German is much easier than French as well - phonetic language so easier to write and understand and they speak more slowly - the grammar really isn't that bad but it depends how your brain works - so if he has an affinity with German let him do it as he may struggle with French - I found German and Italian very easy and French and Spanish much harder.
German used to be very useful in Eastern Europe but they tend to speak English now. It's an EU language but not a UN one, as someone else mentioned. But ultimately it doesn't have to be useful, you just have to like it and like the people/country/lifestyle which I do. But I ended up marrying an Englishman against the odds and so live in Blighty.
Good to here this as the number of British students offering any German is frighteningly low and his grammar interest will be vital.
Haven't taught Gcse German for over 12 yrs but shouldn't think much has changed ... you can certainly get them to pass and now even possibly with an A especially if coursework is done without much of a real clue about endings at all but without the grammar being taught in good old fashioned way (i.e. not using the target language!!) it can be very difficult for the teacher to get them through the written summative papers and those for whom choosing it was a mistake can really struggle by YR 11
Don't know what text books are like but we always relied on Malvern Languages guides which are now still only £4 or £5 to support getting kids through.

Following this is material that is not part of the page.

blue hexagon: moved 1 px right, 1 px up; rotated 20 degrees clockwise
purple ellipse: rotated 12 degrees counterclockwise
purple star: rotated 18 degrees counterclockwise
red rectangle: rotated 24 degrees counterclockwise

The other shock they can get by YR 10 /11 is that the Haus/house Maus/Mouse Kirche/ Kirk easy vocab is swiftly replaced by it becoming much more challenging though this might appeal if he has a good eye for problem solving as if you break the words down they mean the same as the French which for same reason becomes easier in terms of vocab
environnement = Umwelt (around the world)
éducation = Erziehen pulling out rather than leading out!!

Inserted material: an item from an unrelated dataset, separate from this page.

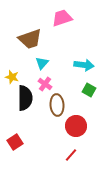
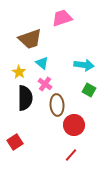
cyan triangle: rotated 32 degrees counterclockwise
yellow star: moved 7 px right, 5 px up; rotated 16 degrees clockwise
red circle: moved 2 px left, 1 px up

excellent = ausgezeichnet = marked out
télévision (apparently 'an ugly greek latin hybrid' according to classics friend!! ) fernsehen (far seeing)
To be frank it will depend on the teacher being able to spend time addressing how the language works
Sorry didn't mean to post that without saying that, as others have, he can still continue with French whereas will find it harder the other way round but had gone to locate german dictionary from where it has been agathering dust for many a year and got carried away until alerted by smell of potatoes bolied away to the teflon 11. Thanks all for good idea /points and have renewed interest in German holiday idea for next year
We just had a lovely skiing holiday in Austria, but have also been to the Austrian Alps in the summer - very beautiful and very family friendly!

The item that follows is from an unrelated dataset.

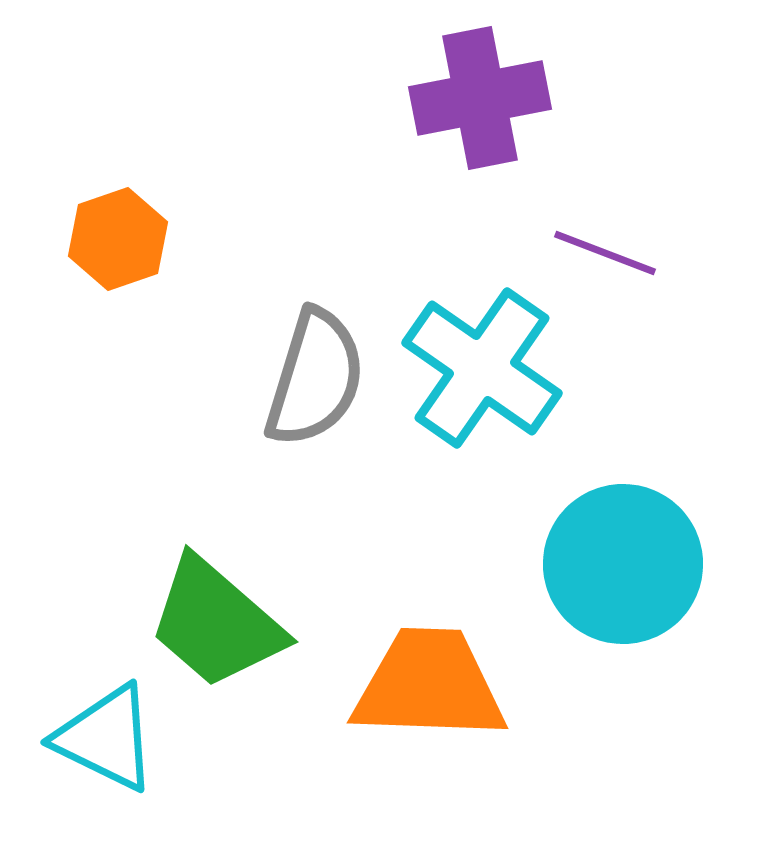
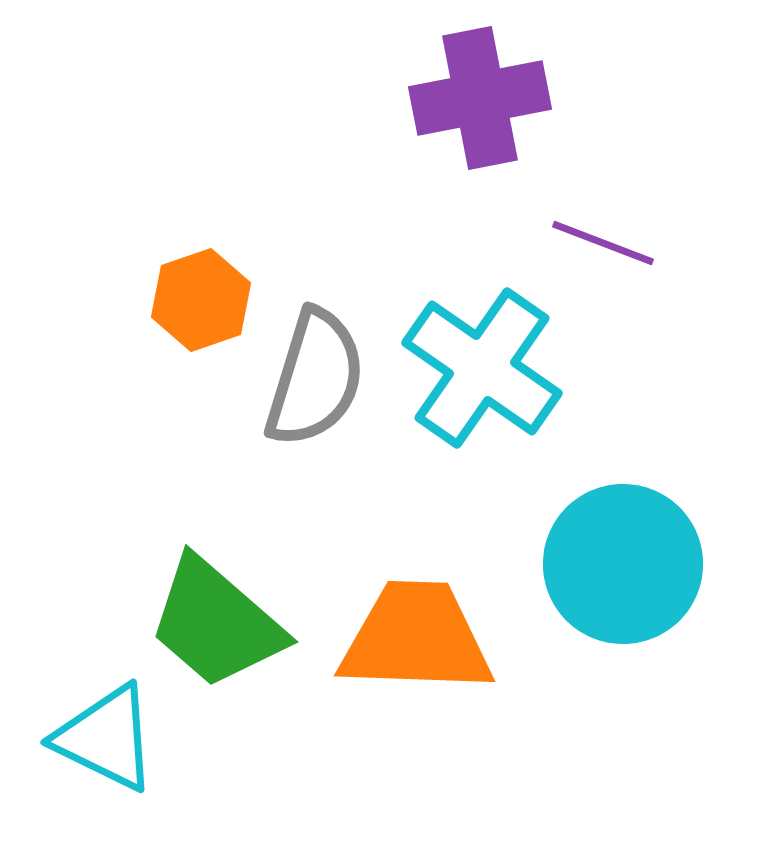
orange hexagon: moved 83 px right, 61 px down
purple line: moved 2 px left, 10 px up
orange trapezoid: moved 13 px left, 47 px up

Good luck with your son's German!
You might find this list of global languages spoken helpful:
The following list is from George Webers article Top Languages: The Worlds 10 Most Influential Languages in Language Today:
(number of native speakers in parentheses)
Mandarin Chinese (1.1 billion)
English (330 million)
Spanish (300 million)
Hindi/Urdu (250 million)
Arabic (200 million)
Bengali (185 million)
Portuguese (160 million)
Russian (160 million)
Japanese (125 million)
German (100 million)
Punjabi (90 million)
Javanese (80 million)
French (75 million)
Good for your son! I loved German at school and went on to do a degree in it! I never enjoyed French half as much. I'm so pleased he's really motivated in German as it's sucha great language and there's so many beautiful and exciting places to explore in Germany, Austria and Switzerland. The literature and history and hugely fascinating too. (not that I'm biased!). I took up Spanish from scratch as the second language for my degree, most universities offer this option, so there's no need to feel he's limiting himself if he wants to go on to do a languages degree.